**Activity**
Report every line of the records beneath this task that holds the string "disponibile".

**Data supplied**
* * *

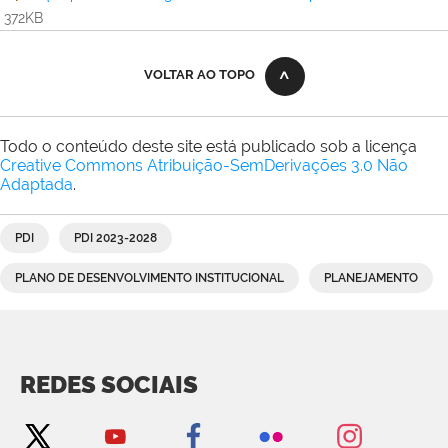
372KB
VOLTAR AO TOPO
Todo o conteúdo deste site está publicado sob a licença
Creative Commons Atribuição-SemDerivações 3.0 Não
Adaptada
.
PDI
PDI 2023-2028
PLANO DE DESENVOLVIMENTO INSTITUCIONAL
PLANEJAMENTO
REDES SOCIAIS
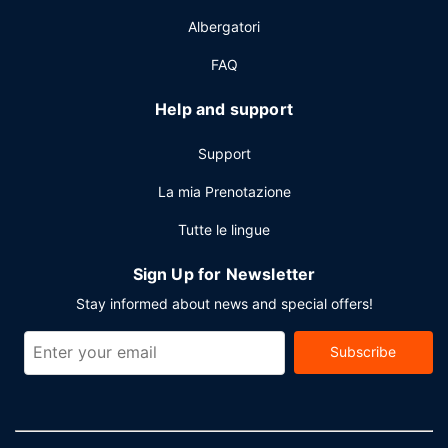
piscina. La colazione a buffet è disponibile a pagamento
Albergatori
tutti i giorni dalle ore 07:00 alle ore 10:30.
FAQ
Altre attrattive
Potrai usufruire di un business center aperto 24 ore su 24,
Help and support
servizio auto o limousine e quotidiani gratuiti nella hall. Un
hotel è ideale per l'organizzazione di eventi, grazie a
Support
un'area per conferenze e sale riunioni. Il un parcheggio
gratuito è disponibile in loco.
La mia Prenotazione
Tutte le lingue
Sign Up for Newsletter
Stay informed about news and special offers!
Subscribe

* * *

**Expected output**
piscina. La colazione a buffet è disponibile a pagamento
gratuito è disponibile in loco.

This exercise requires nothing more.